One presenter kept commanding us “open your minds” and “don’t be afraid” to use technology. She included numerous links to different kinds of resources that could be used as part of a lesson plan or assessment. Those links were posted to the twitter feed so that we all have access to them. That’s great! But I wanted to know about growth mindset. Had I wanted to know more about technology in my classroom I would have signed up for a conference about technology in my classroom.
This presenter spent so much time pushing technology that she ended up blowing through what I thought was the most important and compelling part of her presentation. She had documented students showcasing their learning and making their thinking visible through the use of technology. These short clips were amazing! And the use of technology was marketed well. But I only got to see a few seconds from each clip, leaving me frustrated and confused.
Here was a real opportunity to have educators think about how they might create classroom communities or professional communities that foster a growth mindset. I was frustrated that I was being told not to be afraid of technology and that using it was the only way “to prepare for 22nd century” – that’s right 22nd century – “information literate” students. I understand that some educators are scared of technology and need help getting past their fears to use it in their classrooms. And yes, we want our students to be information literate. However, the presenters lost sight of what makes learning meaningful by over-emphasizing the role technology can play in our students’ learning.

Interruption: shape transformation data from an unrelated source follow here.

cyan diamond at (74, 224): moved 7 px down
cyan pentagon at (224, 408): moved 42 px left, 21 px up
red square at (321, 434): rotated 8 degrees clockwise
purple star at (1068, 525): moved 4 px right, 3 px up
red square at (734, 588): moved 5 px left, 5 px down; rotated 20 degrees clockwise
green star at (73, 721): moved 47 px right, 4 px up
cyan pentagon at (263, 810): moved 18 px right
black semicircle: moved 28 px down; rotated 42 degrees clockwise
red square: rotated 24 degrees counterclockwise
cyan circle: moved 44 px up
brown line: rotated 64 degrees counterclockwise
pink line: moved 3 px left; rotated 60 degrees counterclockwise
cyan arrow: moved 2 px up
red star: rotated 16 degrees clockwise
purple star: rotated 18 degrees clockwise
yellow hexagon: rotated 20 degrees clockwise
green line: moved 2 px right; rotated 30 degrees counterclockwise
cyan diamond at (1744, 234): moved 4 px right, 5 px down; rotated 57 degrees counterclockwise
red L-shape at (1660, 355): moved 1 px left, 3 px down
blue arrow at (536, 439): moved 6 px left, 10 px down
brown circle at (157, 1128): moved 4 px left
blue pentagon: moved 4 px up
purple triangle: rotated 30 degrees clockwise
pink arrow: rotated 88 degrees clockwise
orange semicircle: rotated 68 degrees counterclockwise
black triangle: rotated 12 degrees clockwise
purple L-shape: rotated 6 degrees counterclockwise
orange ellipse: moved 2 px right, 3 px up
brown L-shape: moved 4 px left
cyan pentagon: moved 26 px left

Using technology does not necessarily mean a teacher’s lesson plan is good. We need to be so careful and thoughtful when we select each and every one of our learning activities. We need to remember that our students’ needs – academic, social-emotional, and physical – drive the learning that happens in our classrooms. And yes, we need to learn how to integrate technology into those activities to help build our students’ information literacy, globalize the learning that’s happening, and broaden our instructional toolboxes to meet more of our students’ learning needs. But we must also remember that technology is but one of the tools we have to facilitate great learning. It is only as powerful as the time and thought we put into using it wisely.